Fue puntual. Al llegar a la antesala apenas si tuvo que esperar; en seguida se abrió la puerta del despacho y apareció Marta mientras despedía a una chica joven que salía de su interior.

- ¡Hola, Álvaro¡ Me alegro de verte, pasa y siéntate; conoces bien este despacho.

- Gracias, Marta. Te agradezco que hayas encontrado un hueco hoy mismo, sé lo ocupada que estás.

- Sabes perfectamente que para ti siempre estoy disponible. Eres mi paciente, perdona por el término; pero ante todo te tengo gran cariño; incluso a veces dudo de que pueda ser una buena profesional contigo, dada la relación afectiva que ahora nos une.

- Tú siempre serás para mí la mejor profesional. Fuiste la única persona que logró transmitirme la paz y estabilidad que necesitaba, y sacarme a flote en aquellos momentos tan difíciles para mí.

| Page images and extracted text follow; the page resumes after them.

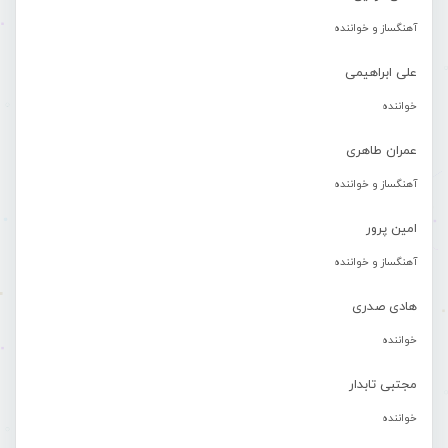
آهنگساز و خواننده
علی ابراهیمی
خواننده
عمران طاهری
آهنگساز و خواننده
امین پرور
آهنگساز و خواننده
هادی صدری
خواننده
مجتبی تابدار
خواننده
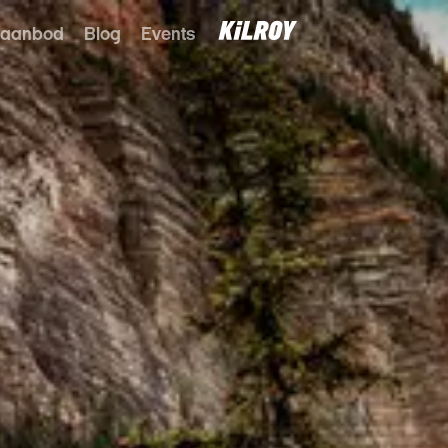
 aanbod
Blog
Events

Marta era una mujer que no perdía nunca la expresión de alegría en el rostro. Su pelo cano le confería una imagen de serenidad, y el tono suave y melodioso de sus palabras transmitían una quietud y seguridad que podía romper cualquier reticencia o desconfianza. Vestía de forma elegante pero sin pretensiones; la armonía de sus movimientos y la mirada siempre atenta a su interlocutor, sin gestos inútiles o esteriotipados, despejaba cualquier duda sobre su capacidad.

Como le había recordado Marta, conocía bien su despacho. Era un espacio que conjuntaba con la personalidad de su ocupante: ni demasiado grande ni demasiado reducido, sobrio pero acogedor, con una luminosidad que no dejaba sombras ocultas pero sin realzar ningún rincón concreto. Todo invitaba a olvidarse del entorno y al mismo tiempo nada sobraba ni nada se echaba en falta. Álvaro estaba convencido de que Marta no había dejado nada al azar ni al gusto de un experto decorador de la época.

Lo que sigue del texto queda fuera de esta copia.